Tom Wolfe blasted the American berserk into the stratosphere. He tagged along with the Pump House Gang. He chronicled the ESP believers and the Upper East Side aristocrats who imagined they were radical Black Panthers.

Recently we’ve let the fantasy dog out for a romp. “Donald Trump is a pure fantasyland being, its apotheosis,” Andersen writes. Trump is celebrity subsuming governance. Every day he produces great geysers of fantasy — some of which rip the cultural fabric (Mexican rapists), some of which merely tug it (“Obama had my ‘wires tapped’”).

Trump’s fantasies regularly collide with reality, and so far reality has a perfect winning percentage. That’s what happened with North Korea on Thursday.
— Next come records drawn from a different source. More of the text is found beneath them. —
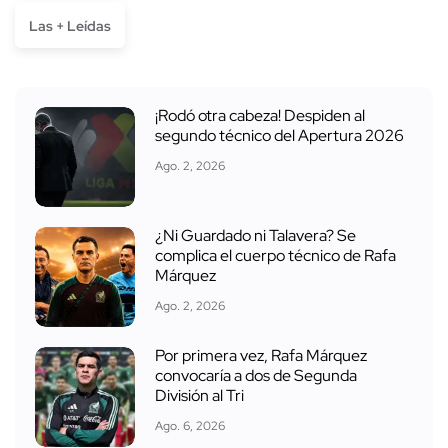
Las + Leídas
¡Rodó otra cabeza! Despiden al
segundo técnico del Apertura 2026
Ago. 2, 2026
¿Ni Guardado ni Talavera? Se
complica el cuerpo técnico de Rafa
Márquez
Ago. 2, 2026
Por primera vez, Rafa Márquez
convocaría a dos de Segunda
División al Tri
Ago. 6, 2026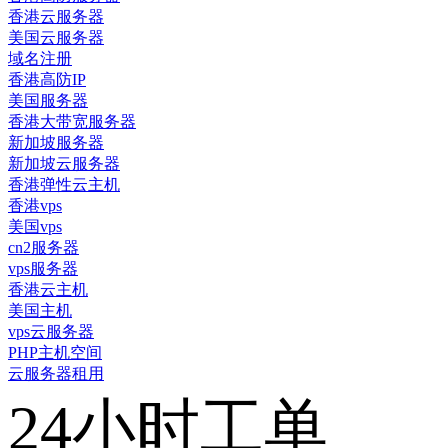
香港云服务器
美国云服务器
域名注册
香港高防IP
美国服务器
香港大带宽服务器
新加坡服务器
新加坡云服务器
香港弹性云主机
香港vps
美国vps
cn2服务器
vps服务器
香港云主机
美国主机
vps云服务器
PHP主机空间
云服务器租用
24小时工单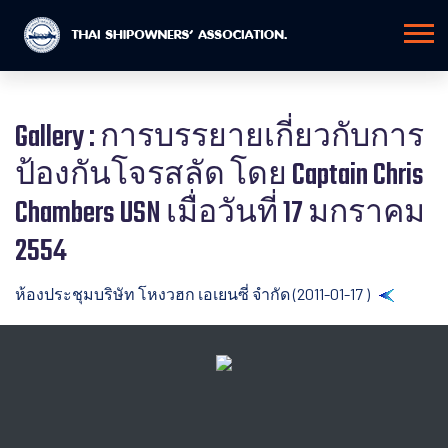
Gallery : การบรรยายเกี่ยวกับการ
ป้องกันโจรสลัด โดย Captain Chris
Chambers USN เมื่อวันที่ 17 มกราคม
2554
ห้องประชุมบริษัท โหงวฮก เอเยนซี่ จำกัด (2011-01-17 )
Back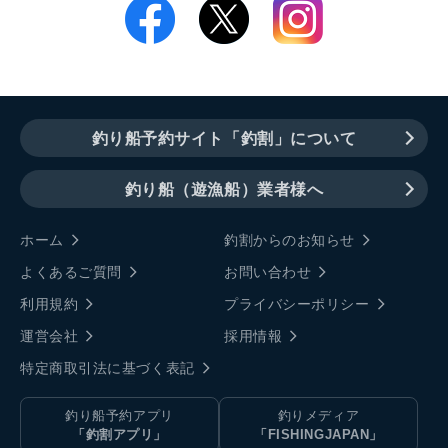
釣り船予約サイト「釣割」について
釣り船（遊漁船）業者様へ
ホーム
釣割からのお知らせ
よくあるご質問
お問い合わせ
利用規約
プライバシーポリシー
運営会社
採用情報
特定商取引法に基づく表記
釣り船予約アプリ
釣りメディア
「釣割アプリ」
「FISHINGJAPAN」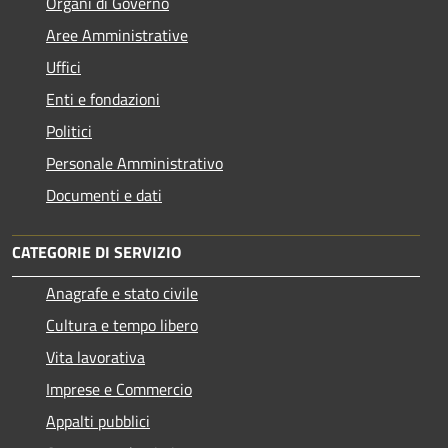
Organi di Governo
Aree Amministrative
Uffici
Enti e fondazioni
Politici
Personale Amministrativo
Documenti e dati
CATEGORIE DI SERVIZIO
Anagrafe e stato civile
Cultura e tempo libero
Vita lavorativa
Imprese e Commercio
Appalti pubblici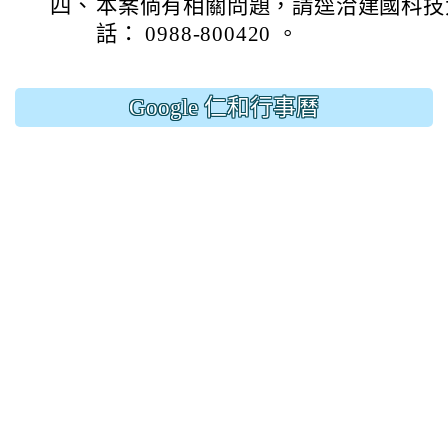
四、
本案倘有相關問題，請逕洽建國科技
話： 0988-800420 。
Google 仁和行事曆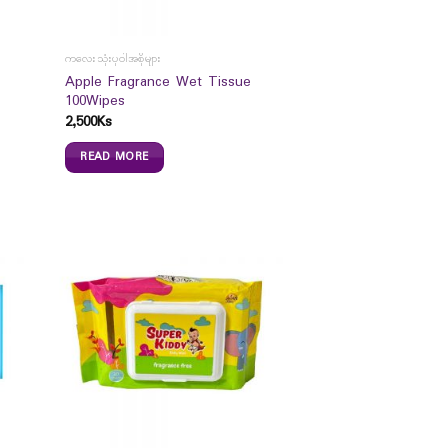
ကလေးသုံးပုဝါအစိုများ
Apple Fragrance Wet Tissue
100Wipes
2,500
Ks
READ MORE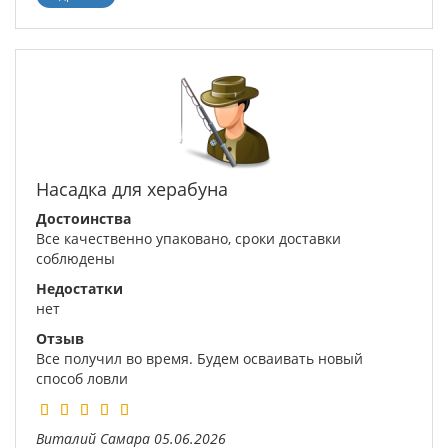
Насадка для херабуна
Достоинства
Все качественно упаковано, сроки доставки
соблюдены
Недостатки
нет
Отзыв
Все получил во время. Будем осваивать новый
способ ловли
Виталий
Самара
05.06.2026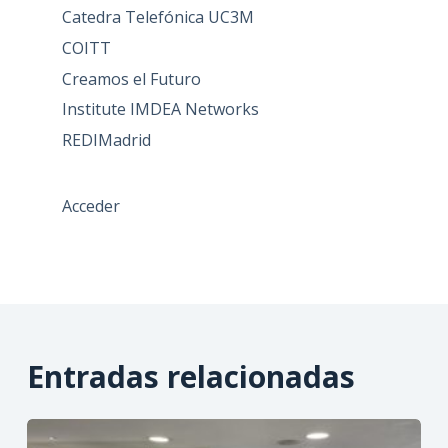
Catedra Telefónica UC3M
COITT
Creamos el Futuro
Institute IMDEA Networks
REDIMadrid
Acceder
Entradas relacionadas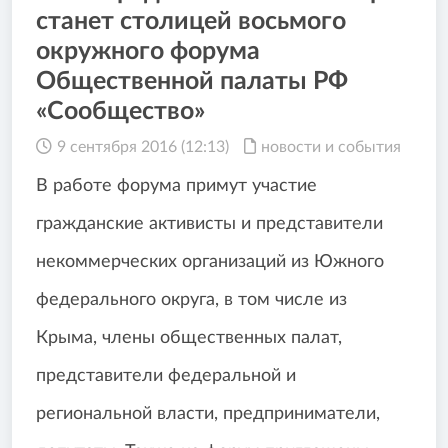
станет столицей восьмого
окружного форума
Общественной палаты РФ
«Сообщество»
9 сентября 2016 (12:13)
новости и события
В работе форума примут участие
гражданские активисты и представители
некоммерческих организаций из Южного
федерального округа, в том числе из
Крыма, члены общественных палат,
представители федеральной и
региональной власти, предприниматели,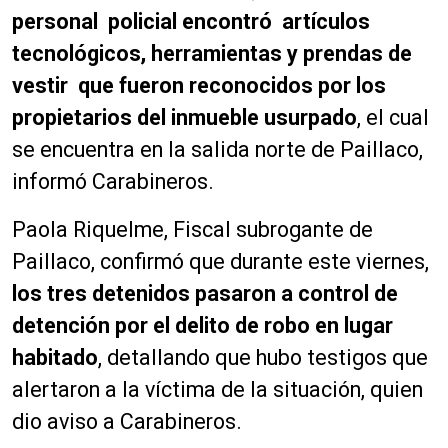
personal policial encontró artículos
tecnológicos, herramientas y prendas de
vestir que fueron reconocidos por los
propietarios del inmueble usurpado
, el cual
se encuentra en la salida norte de Paillaco,
informó Carabineros.
Paola Riquelme, Fiscal subrogante de
Paillaco, confirmó que durante este viernes,
los tres detenidos pasaron a control de
detención por el delito de robo en lugar
habitado
, detallando que hubo testigos que
alertaron a la víctima de la situación, quien
dio aviso a Carabineros.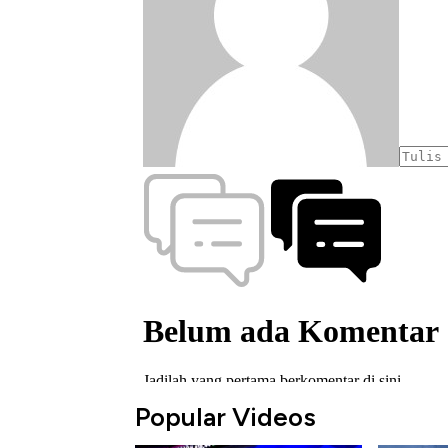
Popular Videos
I sympathized with Trump’s efforts to give North Korea an opportunity to change, but his bluster, flattery and commemorative coins amounted to nothing more than pseudo-policy — a verbal meringue buttressed by no analytic substance, no institutional leverage, no real power force.

The dangerous thing about Trump’s fantasy world is not when it dissolves into nothing; it’s when he seduces the rest of us to move into it. It’s not when he ignores the facts; it’s when he replaces them by building an alternate virtual reality and suckering us into co-creating it.

That’s what he’s done with the Mueller investigation. My instinct is that the Trump campaign never really colluded with the Russians because there never was an actual Trump campaign — at least not in any organized sense of that word. It was a bunch of relatives and hangers-on having random meetings with some vague hope of personal and professional enrichment.

But whatever you think of the underlying crime, it’s clear that Trump has flipped the Mueller investigation into the central “me versus the swamp” soap opera of his presidency. There are a bunch of familiar characters in the cast: the “witch hunters,” Michael Cohen, Paul Manafort, the media. Trump’s tweets drive the daily plot twists. And sure enough, the American people are addicted. If you want cable ratings or page views, you have to cover it, play your role and pump up the hype.

The first problem is you can’t beat Trump at his own fantasy game. As Daniel Boorstin understood back in 1962, you can’t refute an image with a fact. Every pseudo-event “becomes all the more interesting with our every effort to debunk it.” Trump gets to monopolize attention ever more comprehensively and deepen his credibility as anti-establishment hero.

The second problem is that when you agree to operate within his fantasy, even if you are motivated by the attraction of repulsion, you’ve given the man your brain. Sometimes my Trump-bashing friends and I seem like puppets on his string.

There was a fascinating essay in Literary Hub by the book agent Erik Hane. Hane reads through the slush piles of new novel submissions. These days they are often about Trump. The novelists, he writes, have lost control of their own consciousness: “These authors are not writing the political moment so much as the moment is writing them.”

Hane, who writes at the top of his voice, continues, “It is one of fascism’s goals to monopolize our attention. It would like to shrink our imagination. … Fascism welcomes our attempts to play logical ‘gotcha’ with its inconsistencies because it knows we will lose — not because we won’t find a fallacy but because the fallacy won’t matter.”

Hane says he misses novels that are about someone else’s actual lived experience. I miss people thinking about the world outside the gravity field of Trumpian unreality, and about the world after Trump — the world we should be building.

We’re in the middle of some vast historical transition, and it’s very hard to know what to believe in. The more time we spend on the Trumpian soap opera, the less likely we are to know where we are or what we should do.